RFC-048: Evaluation ↔ Application Tightening & Alignment¶
- Status: Completed
- Authors: Marko Dragoljevic
- Stakeholders: ML evaluation team, Core developers
- Related RFCs:
docs/rfc/RFC-015-ai-experiment-pipeline.md(AI Experiment Pipeline)docs/rfc/RFC-041-podcast-ml-benchmarking-framework.md(Benchmarking Framework)docs/rfc/RFC-045-ml-model-optimization-guide.md(ML Model Optimization)docs/rfc/RFC-046-materialization-architecture.md(Materialization Architecture)
Abstract¶
Over multiple iterations, we identified that evaluation runs and application (prod/dev) runs can diverge in behavior despite using the same underlying models. This RFC documents the concrete alignment rules, decisions made, and remaining optional improvements, so the system can ship cleanly now while leaving a clear path for future evaluation hardening.
This RFC explicitly separates:
- What is required to ship now
- What is optional and deferred (eval-only enhancements)
Architecture Alignment: This RFC ensures that evaluation results are representative of application behavior by enforcing a single code path, explicit parameter configuration, and comprehensive fingerprinting. It aligns with RFC-015 (AI Experiment Pipeline) and RFC-041 (Benchmarking Framework) by establishing clear contracts between evaluation and production execution.
Problem Statement¶
Evaluation runs and application runs can diverge in behavior despite using the same underlying models. This divergence creates several problems:
- Hidden parameter drift: Implicit defaults in eval configs differ from app configs
- Unrepresentative results: Evaluation metrics don't reflect actual production behavior
- Debugging difficulty: When production behavior differs from eval, root cause is unclear
- Silent behavior changes: Defaults and implicit logic can change without being tracked
Key Findings:
- Eval vs App Differences Are Normal — But Must Be Controlled
Differences observed were caused by: - Implicit defaults vs explicit config values - Eval-only scoring logic (gates, caps, scope filters) - Different preprocessing profiles applied implicitly - Reduce-stage parameter overrides triggered dynamically
Conclusion: Evaluation and application must share the same execution path. Any difference must be: - Explicit in config - Logged clearly - Optional (never implicit)
Use Cases:
- Production deployment: Ensure that what was evaluated is what gets deployed
- Regression detection: Identify when eval and prod behavior diverge
- Reproducibility: Recreate production behavior from eval artifacts
- Debugging: Trace production issues back to eval runs
Goals¶
- Ensure evaluation results are representative of application behavior
- Avoid hidden parameter drift between eval configs and app configs
- Make all summarization / NER behavior explainable from logs + config
- Ship a stable production version without introducing a new eval framework chapter
Non-goals¶
- Building dashboards
- Introducing new eval modes or presets
- Changing baseline model choices
Design & Implementation¶
Alignment Rules (Authoritative)¶
Rule 1: One Code Path¶
Requirement: Eval runs must call the same providers and pipeline stages as the app.

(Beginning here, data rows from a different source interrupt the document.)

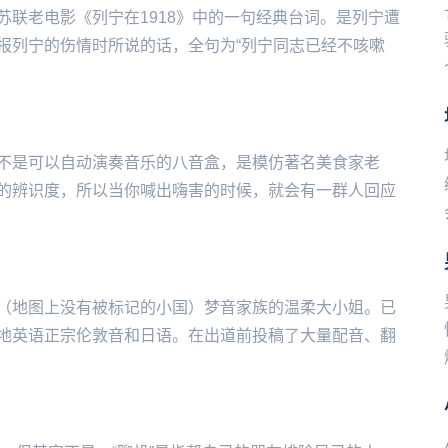
联老电影《列宁在1918》中的一句经典台词。是列宁遭
报列宁的伤情时所说的话，全句为“列宁同志已经不咳嗽
不是可以自动演奏音乐的八音盒，是模仿著名美食家老
的辨识度，所以当你喊出嗨害的时候，就会有一群人回应
（地图上没有被标记的小国）梦音家族的温柔大小姐。已
地英语正宗伦敦音和日语。在出道前投稿了大量配音、翻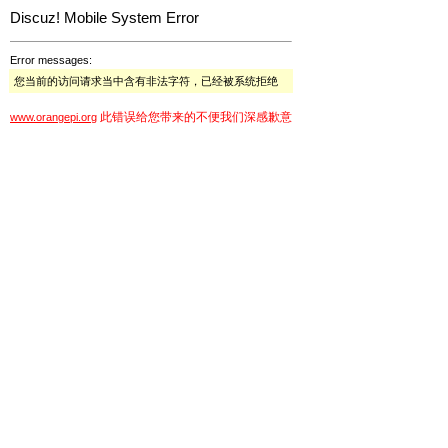
Discuz! Mobile System Error
Error messages:
您当前的访问请求当中含有非法字符，已经被系统拒绝
此错误给您带来的不便我们深感歉意
www.orangepi.org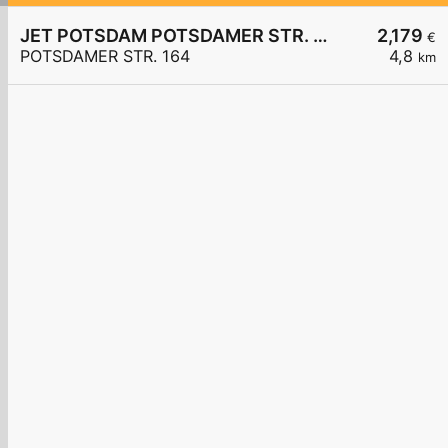
JET POTSDAM POTSDAMER STR. 164
2,179
€
POTSDAMER STR. 164
4,8
km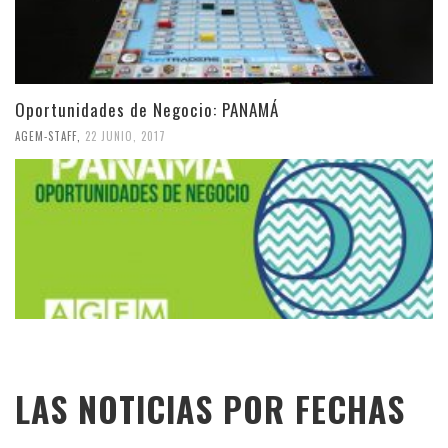
Oportunidades de Negocio: PANAMÁ
AGEM-STAFF
,
22 JUNIO, 2017
LAS NOTICIAS POR FECHAS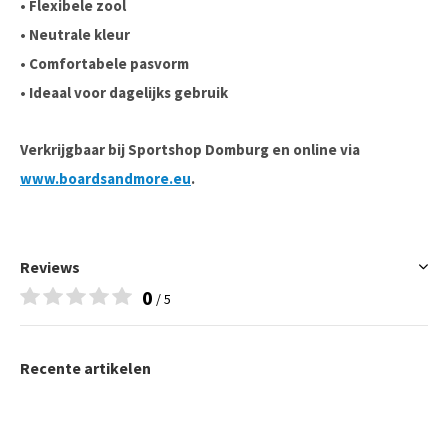
• Flexibele zool
• Neutrale kleur
• Comfortabele pasvorm
• Ideaal voor dagelijks gebruik
Verkrijgbaar bij Sportshop Domburg en online via
www.boardsandmore.eu
.
Reviews
0
/ 5
Recente artikelen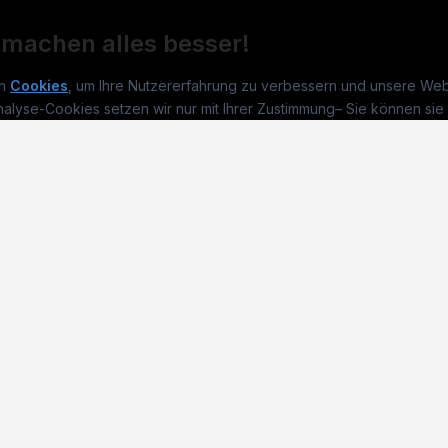
 machen alles besser!
n
Cookies
, um Ihre Nutzererfahrung zu verbessern und unsere Web
nalyse-Cookies setzen wir nur mit Ihrer Zustimmung
–
Sie können sie 
nikjobs.de
Jobs
Für 
Webseite funktioniert dann uneingeschränkt weiter
um
technikjobs.de
?
Jobkategorien
Kand
Alle ablehnen
Alle Cookie
lenausschreibungen
Berufsfelder
Inse
itgeber entdecken
ner
emstatus
kie-Einstellungen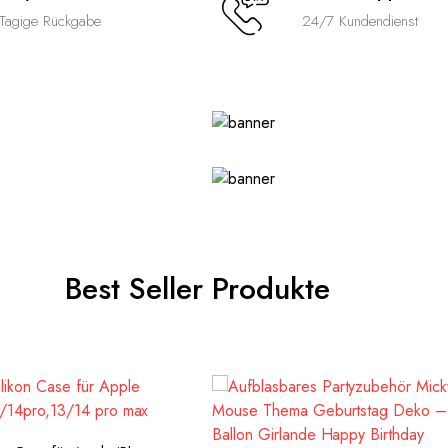
Tagige Rückgabe
24/7 Kundendienst
Best Seller Produkte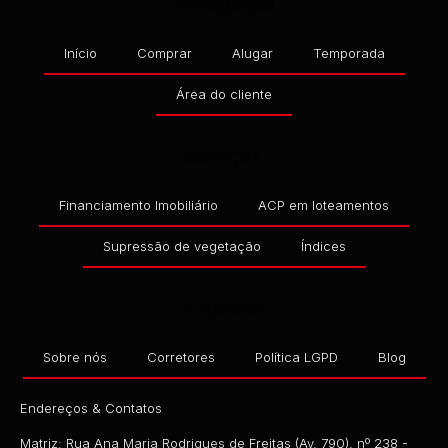
Navegação
Início
Comprar
Alugar
Temporada
Área do cliente
Serviços
Financiamento Imobiliário
ACP em loteamentos
Supressão de vegetação
Índices
Empresa
Sobre nós
Corretores
Política LGPD
Blog
Endereços & Contatos
Matriz: Rua Ana Maria Rodrigues de Freitas (Av. 790), nº 238 -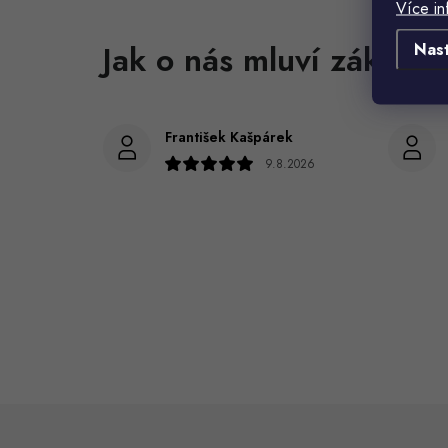
Více in
Nas
František Kašpárek
9.8.2026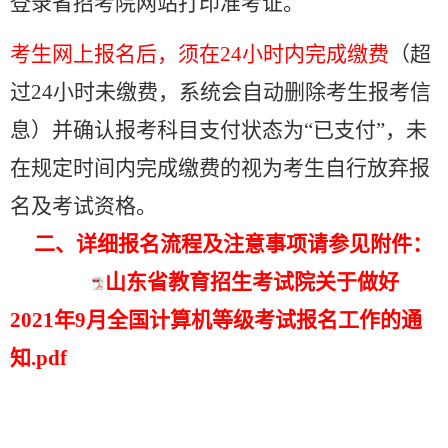
登录省招考院网站打印准考证。
考生网上报名后，须在
24
小时内完成缴费
（超
过
24
小时未缴费，系统会自动删除考生报考信
息）并确认报考科目支付状态为“已支付”，未
在规定时间内完成缴费的视为考生自行放弃报
名及考试资格。
二、详细报名流程及注意事项请参见附件：
山东省教育招生考试院关于做好
2021年9月全国计算机等级考试报名工作的通
知.pdf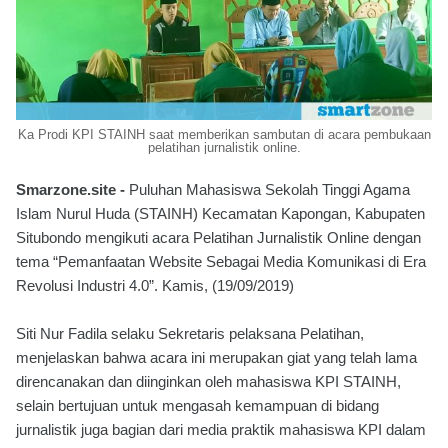
Ka Prodi KPI STAINH saat memberikan sambutan di acara pembukaan
pelatihan jurnalistik online.
Smarzone.site -
Puluhan Mahasiswa Sekolah Tinggi Agama
Islam Nurul Huda (STAINH) Kecamatan Kapongan, Kabupaten
Situbondo mengikuti acara Pelatihan Jurnalistik Online dengan
tema “Pemanfaatan Website Sebagai Media Komunikasi di Era
Revolusi Industri 4.0”. Kamis, (19/09/2019)
Siti Nur Fadila selaku Sekretaris pelaksana Pelatihan,
menjelaskan bahwa acara ini merupakan giat yang telah lama
direncanakan dan diinginkan oleh mahasiswa KPI STAINH,
selain bertujuan untuk mengasah kemampuan di bidang
jurnalistik juga bagian dari media praktik mahasiswa KPI dalam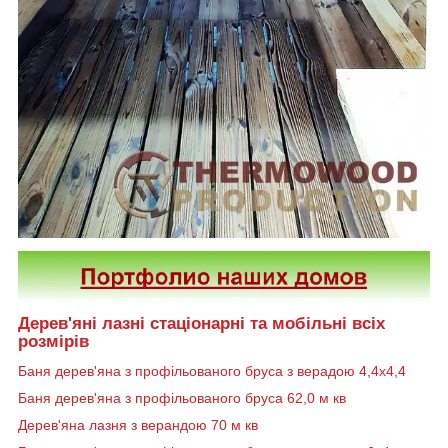
Дерев'яні лазні стаціонарні та мобільні всіх
розмірів
Баня дерев'яна з профільованого бруса з верадою 4,4х4,4
Баня дерев'яна з профільованого бруса 62,0 м кв
Дерев'яна лазня з верандою 70 м кв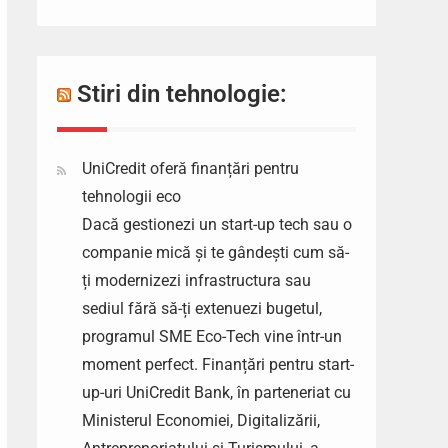
Stiri din tehnologie:
UniCredit oferă finanțări pentru
tehnologii eco
Dacă gestionezi un start-up tech sau o
companie mică și te gândești cum să-
ți modernizezi infrastructura sau
sediul fără să-ți extenuezi bugetul,
programul SME Eco-Tech vine într-un
moment perfect. Finanțări pentru start-
up-uri UniCredit Bank, în parteneriat cu
Ministerul Economiei, Digitalizării,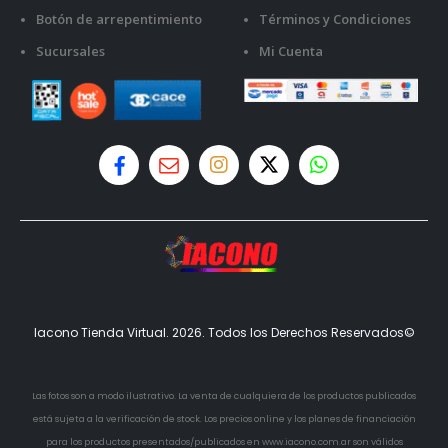
Botón de arrepentimiento
Términos y Condiciones
Sucursales
Mi Cuenta
Iacono Tienda Virtual. 2026. Todos los Derechos Reservados©
Las fotos son a modo ilustrativo. La venta de cualquiera de los productos publicados
está sujeta a la verificación de stock. Los precios online y los planes de financiación
para los productos presentados/publicados en www.iacono.com.ar son válidos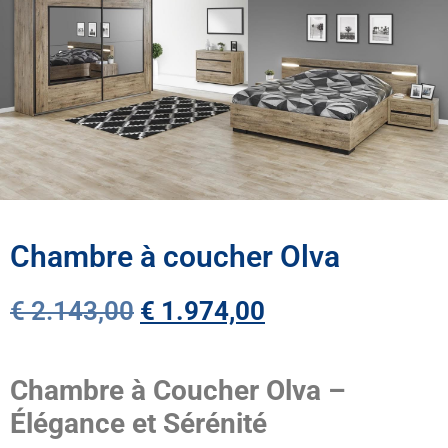
Chambre à coucher Olva
€
2.143,00
€
1.974,00
Chambre à Coucher Olva –
Élégance et Sérénité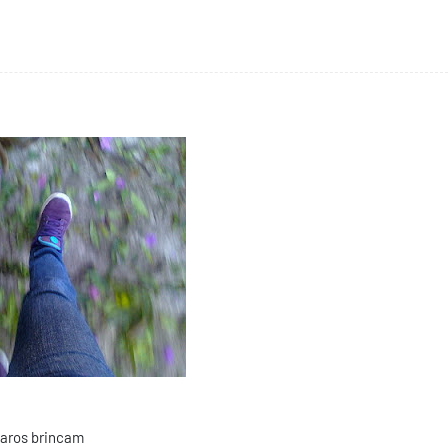
aros brincam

Implementation: - No duplicated logic ("eval summarizer", "prod summarizer") - Shared provider initialization - Shared preprocessing pipeline - Shared generation logic
Allowed differences: - Scorers (eval-only, read-only observers) - Reference loading (eval-only) - Gating thresholds (eval-only validation)
Rule 2: Explicit Parameters Only¶
Requirement: All ML behavior must be driven by config.
Required config sections:
- map_params
- reduce_params
- tokenization
- chunking
- preprocessing_profile
No silent defaults for:
- early_stopping
- min_new_tokens
- max_new_tokens
- no_repeat_ngram_size
Implementation: - All parameters must appear in config and fingerprint - If a value matters, it must be explicit - Defaults are only allowed for non-behavioral settings (e.g., logging level)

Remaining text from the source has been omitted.